Hi Russell & Eric,

Basing on Russell's patch, I was thinking of something like the
attached patch.
However, I'm wondering if the xfs_attr_set_int() change to use
a req_size for non-fitting shortform EA's is worth it - as it is a bit
of a prediction (trying to codify what I was thinking).
Russell, perhaps I should just send in sf_size like you initially intended.
In fact, the more I think about it, I'm more inclined to just pass
in sf_size.

Haven't tested the patch out yet. Just wanted to discuss it a bit.

Cheers,
Tim.

Russell Cattelan wrote:
> Timothy Shimmin wrote:
> 
>> Hi Guys,
>>
>> So just looking at the first part, which as Eric suggested can be 
>> considered
>> on its own.
>>
>> Index: work_gfs/fs/xfs/xfs_attr.c
>> ===================================================================
>> --- work_gfs.orig/fs/xfs/xfs_attr.c    2006-11-21 18:38:27.572949303 
>> -0600
>> +++ work_gfs/fs/xfs/xfs_attr.c    2006-11-21 18:44:51.666033422 -0600
>> @@ -210,8 +210,20 @@ xfs_attr_set_int(xfs_inode_t *dp, const
>>      * (inode must not be locked when we call this routine)
>>      */
>>     if (XFS_IFORK_Q(dp) == 0) {
>> -        if ((error = xfs_bmap_add_attrfork(dp, size, rsvd)))
>> -            return(error);
>> +        if ((dp->i_d.di_aformat == XFS_DINODE_FMT_LOCAL) ||
>> +            ((dp->i_d.di_aformat == XFS_DINODE_FMT_EXTENTS) &&
>> +             (dp->i_d.di_anextents == 0))) {
>> +            /* xfs_bmap_add_attrfork will set the forkoffset based on
>> +             * the size needed, the local attr case needs the size
>> +             * attr plus the size of the hdr, if the size of
>> +             * header is not accounted for initially the forkoffset
>> +             * won't allow enough space, the actually attr add will
>> +             * then be forced out out line to extents
>> +             */
>> +            size += sizeof(xfs_attr_sf_hdr_t);
>> +            if ((error = xfs_bmap_add_attrfork(dp, size, rsvd)))
>> +                return(error);
>> +        }
>>     }
>>
>> --On 22 November 2006 10:38:16 AM -0600 Eric Sandeen 
>> <sandeen@sandeen.net> wrote:
>>
>>>> By fixing the initial size calculation at least things like SElinux
>>>> which is adding one attr won't cause the attr segment to flip to 
>>>> extents
>>>> immediately.
>>>> The second attr will cause the flip but not the first one.
>>>
>>>
>>> I'd say this part (fixing up proper space for the initial attr fork 
>>> setup) should probably go in
>>> soon if it gets good reviews (with the removal of the extra tests, as 
>>> we discussed on irc last
>>> night).  I think this proper change stands on its own just fine.
>>>
>>
>> So yeah, as you said in IRC, the brace is in the wrong spot and
>> the di_aformat tests don't make any sense here.
>> Basically, we know that fork offset is zero and therefore that the 
>> di_aformat should be
>> set at XFS_DINODE_FMT_EXTENTS and di_anetents will be zero.
>> As this is the state before we add in an attribute fork.
>> Why we have this initial state as extents, I'm not too sure and 
>> wondered in the
>> past.

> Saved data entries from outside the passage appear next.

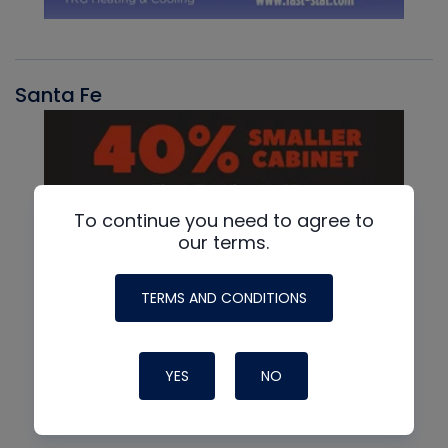
Santa Fe
To continue you need to agree to
our terms.
TERMS AND CONDITIONS
YES
NO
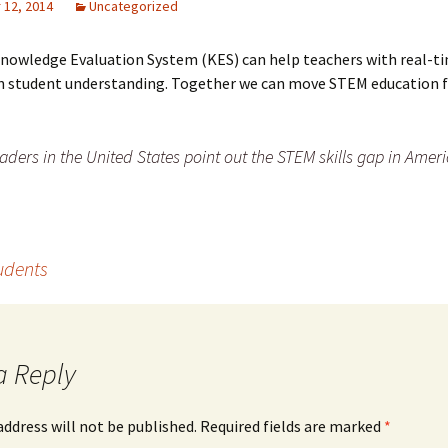
12, 2014
Uncategorized
Knowledge Evaluation System (KES) can help teachers with real-t
on student understanding. Together we can move STEM education 
aders in the United States point out the STEM skills gap in Ameri
tudents
a Reply
address will not be published.
Required fields are marked
*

Maybe because this state is one which doesn't occupy any space 
>> in the literal area.
>> A shortform EA has a header at least.
>>
>> My next concern is that the size that is calculated is presumably 
>> trying to accomodate
>> the shortform EA. However, the calculation is for the sf header and 
>> the space for a
>> a xfs_attr_leaf_name_local with given namelen and valuelen.
>> It would be better to base it on an xfs_attr_sf_entry type.
>> So I think we need to rework this calculation.
>>
>> Which leads me on to the next issue.
>> We don't know what EA form we are going to take,
>> so we can't really assume that it will be shortform.
>> If the EA name or value is big then the EA will go into extents and 
>> could occupy very
>> little room in the inode.
>> With the current & proposed test this could make the bytesfit function 
>> return 0
>> (the offset calculated in bytesfit could also go negative) and
>> then we would set the forkoff back at the old attr1 default.
>> So we might have 1 EA extent in the inode taking little space and yet 
>> setting the forkoff
>> in the middle.
> 
> Yes I agree worst cast scenario is that the inode has reverted to an 
> attr1 split and
> that space is being wasted in the attr portion. By the time an inode has 
> flipped to
> btree mode for di_u how much of a performance hit is really going to be 
> noticed?
> mapping the blocks for that inode is going to take multiple reads.
> Attr2 seems most effective at space optimization for the local and extent
> versions of di_u and probably not so much for btree.
> 
> At least by fixing the size calculation the shortforms that do fit  into 
> di_a will now
> be added inline.  What is happening now the btree is being re factored
> which is probably expensive and the attr is being added as extents since 
> the
> original size used for the btree refactoring wasn't enough.
> 
> So the change to add in the header size will at least make single case
> attrs more efficient since they will now be inline.
> If the attr does not fit inline then worst case the forkoff flips to attr1
> default  or a half and half split.
> 
> Given the cost of refactoring a btree it might be better to have attr1 
> behavior?
> Since di_a will have extra space additional attr adds won't  cause 
> forkoff to
> move and thus won't cause a rebalance of di_u.
> 
> So in thinking about this more does it make sense to actually not
> try to optimize the space needed for di_u when it is a btree?
> Maybe the first time an attr is added simply split the inode
> space doing the rebalance once?
> That would allow for more attrs to be added without rebalancing
> the data btree.
> The other scheme of space optimzation if the root btree node
> is sparse would say sure give more space to di_a but at
> the expense of a reblanace.
> 
> So ya it's a bit of a guessing game.
> 
>>
>> Of course the setting of the forkoff is a bit of a guessing game since 
>> we can't
>> predict the future usage but I think the plan is to set it to the 
>> minimum to fit
>> on a first come first served basis.
>>
>> So I'm thinking that we should set it based on the size of shortform 
>> if that
>> is how it will be stored or to the size taken up by the EA extents -
>> I was initially thinking that this would be 1 extent but with a remote 
>> value
>> block of up to 64K this could in theory be an extent for each fsb of 
>> the value
>> I guess.
>> Have to think about this some more.
>>
>> --Tim
>>